Stored data entries
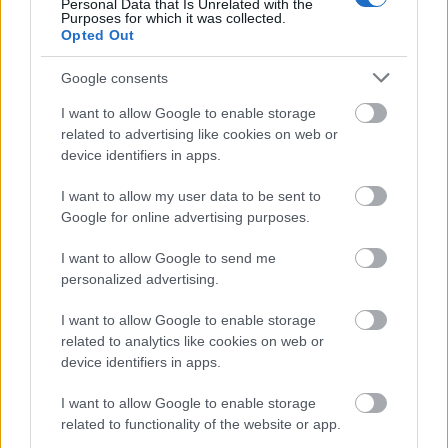
Personal Data that Is Unrelated with the
dengan kombinasi bahan-bahan sehat yang
Purposes for which it was collected.
Opted Out
berlimpah. Isiannya meliputi remah tahu berbumbu
berwarna cokelat keemasan dengan bagian luar
Google consents
yang sedikit renyah, kol ungu yang diiris halus,
potongan wortel tipis, paprika merah potong dadu,
I want to allow Google to enable storage
potongan alpukat lembut, irisan daun bawang, dan
related to advertising like cookies on web or
taburan biji wijen. Variasi warna menciptakan
device identifiers in apps.
kontras yang mencolok terhadap daun selada hijau
yang cerah, menekankan kesegaran dan daya tarik
I want to allow my user data to be sent to
nutrisinya.
Google for online advertising purposes.
Selada itu sendiri tampak renyah dan segar, dengan
I want to allow Google to send me
tekstur yang terlihat dan lipatan lembut yang
personalized advertising.
membungkus isian secara alami. Warna hijau cerah
daunnya berkontribusi pada keseluruhan kesan
I want to allow Google to enable storage
visual yang sehat dan menyegarkan pada gambar.
related to analytics like cookies on web or
Isiannya ditata berlapis-lapis dengan artistik untuk
device identifiers in apps.
memberikan kedalaman visual dan kelimpahan,
I want to allow Google to enable storage
membuat bungkusannya tampak mengenyangkan
related to functionality of the website or app.
namun tetap ringan dan bergizi. Detail kecil seperti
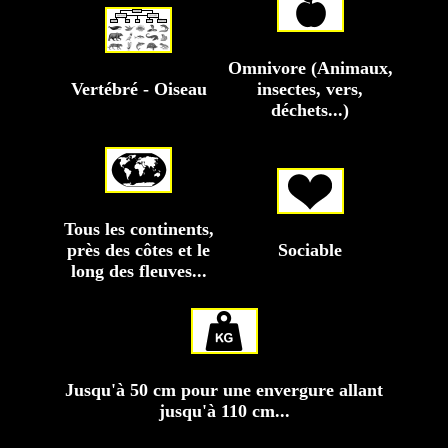
Omnivore (Animaux,
Vertébré - Oiseau
insectes, vers,
déchets...)
Tous les continents,
près des côtes et le
Sociable
long des fleuves...
Jusqu'à 50 cm pour une envergure allant
jusqu'à 110 cm...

:: Exercise objective ::
Which lines of the records above hold the word "dengan"? Copy each of them.

:: Response below ::
dengan kombinasi bahan-bahan sehat yang
berwarna cokelat keemasan dengan bagian luar
Selada itu sendiri tampak renyah dan segar, dengan
Isiannya ditata berlapis-lapis dengan artistik untuk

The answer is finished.